The Man From Uncle: Blu Ray Review
Released by Roadshow Home Ent
Eschewing typical blockbuster tropes for something more stylish and ultimately more original,Lock, Stock and Snatch director Guy Ritchie's take on the 1960s TV series which spanned 105 episodes and starred David McCallum and Robert Vaughn, sees the Cold War hot up again.
|Napoleon Solo (Henry Cavill) and Illya Kuryakin (Armie Hammer)|
Against a backdrop of freezing relations in the 1960s, Henry Cavill plays American spy Napoleon Solo (all sharp-suited and chiseled jaw) who's forced to pair up with Russian counterpart Illya Kuryakin (Armie Hammer, all scowling and simmering brooding tension) to work against a mysterious criminal organisation who potentially is about to launch a nuclear bomb.
Their only lead is Gabby Teller (Alicia Vikander, cementing her status as rising star) as they race against time to save the world.
The Man From U.N.C.L.E is a stylish affair, greatly steeped in 60s spy nostalgia and fashion, and feels like a veritable cha-cha-cha of a movie as it dances around the screen.
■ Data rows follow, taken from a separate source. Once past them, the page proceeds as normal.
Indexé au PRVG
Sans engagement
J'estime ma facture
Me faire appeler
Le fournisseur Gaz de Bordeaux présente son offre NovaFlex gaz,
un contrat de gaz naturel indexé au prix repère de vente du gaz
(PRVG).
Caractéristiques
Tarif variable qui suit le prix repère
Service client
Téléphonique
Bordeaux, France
While the main plot involving the bad guys could certainly have done with a bit of beefing up and the femme fatale played by Elizabeth Debicki is unfortunately more vacant blonde than immediate threat, the execution of the taut action sequences is elegantly despatched by Mr Ritchie's directorial flourishes.
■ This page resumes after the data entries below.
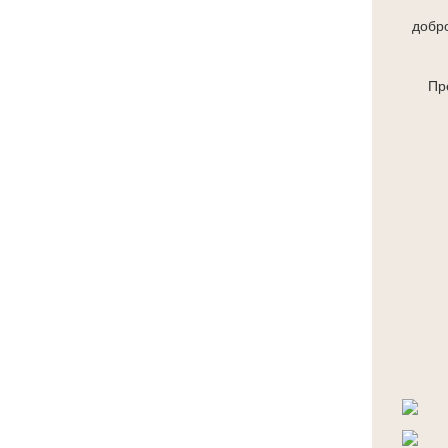
добро
Пр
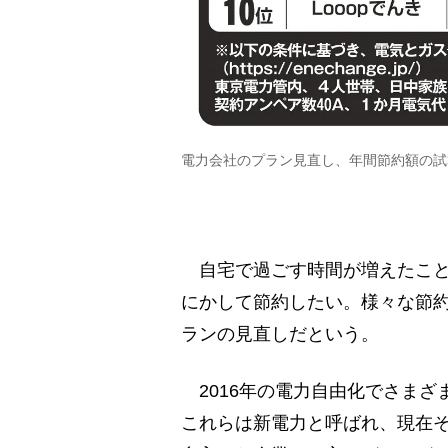
電力会社のプラン見直し、年間節約額の試
自宅で過ごす時間が増えたこと
にかして節約したい。様々な節
ランの見直しだという。
2016年の電力自由化でさまざ
これらは新電力と呼ばれ、現在そ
One such touch sees an island raid near the end of the film creatively confined to split screen moments, showing sections of the concurrent action and raid but never the full money shot - in a genre that's been dominated by CGI overkill or explosions a-plenty, it's a bravura detail from Guy Ritchie, a sign of the intelligence and smart framing that's been put to refreshingly good use on this film.
Equally, one water-set chase sequence plays with expectations to quirkily offbeat effect and succeeds in subverting the usual tropes of such films.
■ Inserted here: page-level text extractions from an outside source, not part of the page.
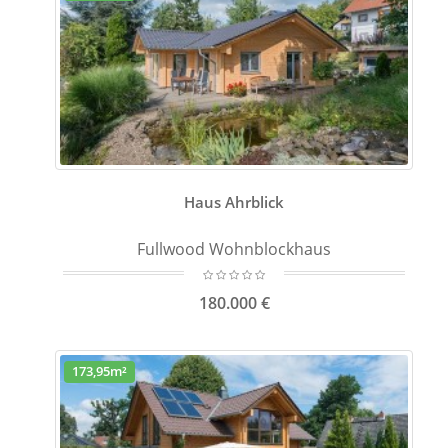
Haus Ahrblick
Fullwood Wohnblockhaus
180.000 €
173,95m²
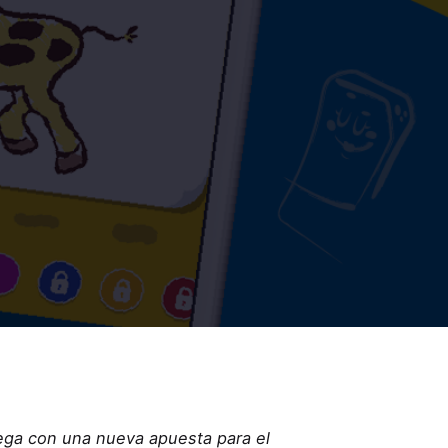
ega con una nueva apuesta para el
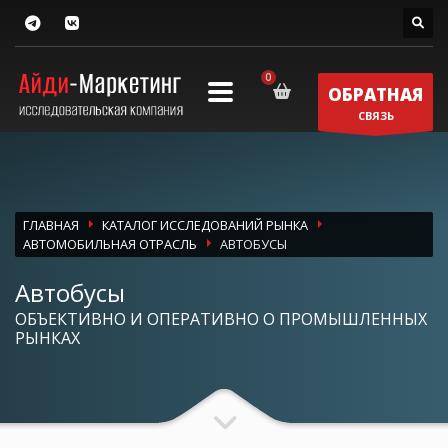
ОБРАТНАЯ
СВЯЗЬ
ГЛАВНАЯ
КАТАЛОГ ИССЛЕДОВАНИЙ РЫНКА
АВТОМОБИЛЬНАЯ ОТРАСЛЬ
АВТОБУСЫ
Автобусы
ОБЪЕКТИВНО И ОПЕРАТИВНО О ПРОМЫШЛЕННЫХ
РЫНКАХ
(Though, irritatingly in the denouement of the film, Ritchie replays some plot points to over-emphasise the subtleties of the plot and the hand-guiding is more counter-productive than inspiring given the scenes in question have barely just taken place)
Of the leads, Vikander is the essence of cool as Teller and certainly the plot twists and turns befit her towards the end given how she's sidelined early on; Cavill's stiffly precise American accent has traces of Robert Vaughn's original agent Solo but he plays a little too emotionless throughout - it has its benefits though when called upon to play some of the comedy moments that crop up from time to time.
As his Russian counterpart, Hammer spends a little too much time glowering and scowling to imbue Kuryakin with many other dimensions, but it's fair to say that perhaps both of the leads could have done with a little more softening and a little less aloofness to endear them to an audience. But with hints of bickering and tension, there are certainly elements of the buddy movie genre within, even if they're not fully realised or fleshed out and are a little too serious at times. Granted, the whole thing could do with a liberal sprinkling of chemistry to really make it come together and some uneasy tension between east and west to make it crackle.
In many ways, The Man From U.N.C.L.E feels like an extended pilot for a new franchise; back-story on the two leads is despatched by briefings that serve as both exposition and introduction, catching those of us unfamiliar with the original series up to date.
But it's in its execution that Guy Ritchie has set this rather unique film apart from all other contenders within a crowded genre.
Its lack of showiness when compared to the recent Mission Impossible Rogue Nation, which is all sound and bluster, sets it greatly and welcomely apart. Mixed with high fashion, sultry jazz and a 60s European OST as it globetrots, means The Man From U.N.C.L.E certainly has got the hallmarks of a refreshingly cool take on the increasingly tired action blockbuster genre.